Las Vegas Sun

March 28, 2024

LVCVA, Resort Association challenge immigration proposal

The Las Vegas Convention and Visitors Authority and the Nevada Resort Association today filed a joint legal challenge to a recently filed initiative petition that would enact reform legislation similar to Arizona’s controversial new immigration law.

The Nevada Immigration Verification Act, which could appear on the 2011 ballot if the initiative is qualified, mirrors Arizona’s controversial immigration reform legislation that was signed into law earlier this year by Arizona Gov. Jan Brewer.

The Arizona law requires immigrants to carry registration papers and requires police to question anyone suspected of being in the United States illegally.

Because critics of the Arizona law have organized boycotts and canceled conventions in that state, the LVCVA board of directors vowed at its June 8 meeting to fight the Nevada initiative to protect the city’s fragile meetings and conventions industry, which has only recently started to make a comeback after struggling for months during the recession.

“Passage of this initiative would have severe economic consequences on our tourism and convention business,” Rossi Ralenkotter, president and CEO of the LVCVA, said in a statement issued today. “We cannot afford to give people a reason to choose other cities for business or leisure travel.
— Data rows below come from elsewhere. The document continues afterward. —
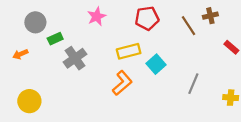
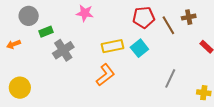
pink star: (97, 16) -> (85, 13), turned 30
red pentagon: (147, 18) -> (144, 17), moved
cyan square: (156, 64) -> (139, 48), moved

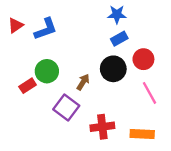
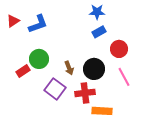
black circle: (113, 69) -> (94, 69), moved
brown arrow: (83, 82) -> (69, 68), turned 128
red cross: (102, 127) -> (85, 93), moved
orange rectangle: (142, 134) -> (102, 111), moved

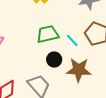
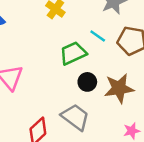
cyan line: (72, 40) -> (98, 36), moved

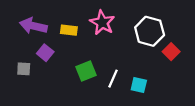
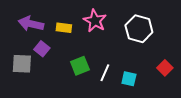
red square: (171, 52) -> (165, 68), moved
gray square: (24, 69) -> (22, 64), size x1.5

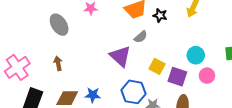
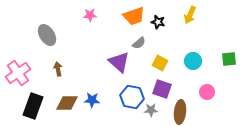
gray ellipse: (59, 25) -> (47, 35), moved
yellow square: (157, 66) -> (160, 63), moved
pink circle: (207, 76) -> (207, 92), moved
purple square: (177, 77) -> (162, 89), moved

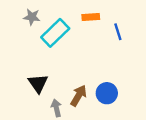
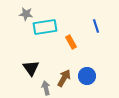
orange rectangle: (91, 17) -> (71, 42), moved, turned 64
cyan rectangle: (55, 33) -> (45, 27), turned 35

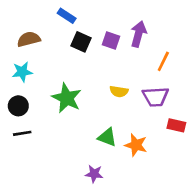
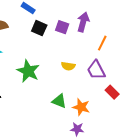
purple trapezoid: (155, 97) -> (96, 70), turned 65
red rectangle: (176, 125) -> (112, 92), turned 32
purple star: (94, 174) -> (77, 129), moved

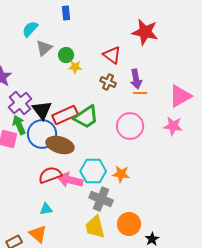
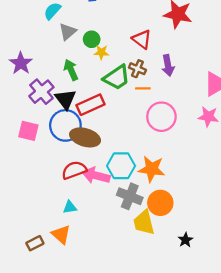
orange line: (140, 93) -> (143, 88), moved
green trapezoid: (86, 117) -> (117, 77), moved
green arrow: (19, 125) -> (71, 70), moved
orange star: (121, 174) -> (152, 169), size x1.4
orange circle: (129, 224) -> (160, 203), moved
yellow trapezoid: (95, 227) -> (144, 222), moved

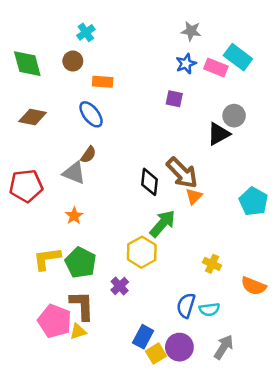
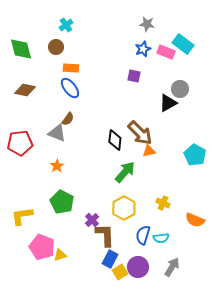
orange rectangle: (103, 82) -> (71, 68), moved
orange triangle: (194, 196) -> (149, 151), turned 32
yellow hexagon: (142, 252) -> (124, 208), moved
yellow L-shape: (47, 259) -> (22, 216), moved
brown L-shape: (82, 305) -> (105, 235), moved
Lost business would translate into lost jobs. As the tourism sector has shown some evidence of stabilization, cancellations of future business would be devastating.”

Ralenkotter has said Phoenix has lost more than $90 million in convention business this year as a result of boycotts and protests against the state.

Keith Smith, chairman of the Nevada Resort Association’s board and a member of the LVCVA board, echoed Ralenkotter’s comments in a prepared statement.

“At a time when it is critical to attract new business and revitalize our economy, proposing a controversial new immigration law would be counter-productive,” Smith said. “Over the past two years, we have experienced unprecedented economic struggles, including declines in convention business and visitor spending. Our entire state’s economic well-being has suffered as a result. As recovery is taking hold nationally, we cannot afford to create unnecessary distractions that could hurt our ability to promote Nevada as one of the world’s top business, convention, and tourism destinations.”

Local critics have questioned whether the LVCVA board – a quasi-governmental conventions and tourism bureau comprised of private sector leaders and elected officials – could fight an initiative because it’s funded by room taxes.

LVCVA spokesman Vince Alberta clarified that the board can’t challenge the concept or ideology behind the initiative, but it can challenge the validity and legality of the proposal. It also can’t run ads against the initiative.

The legal challenge filed by the two organizations cited violations of Nevada’s “single-subject rule,” which requires that an initiative petition embrace one subject when presented to voters.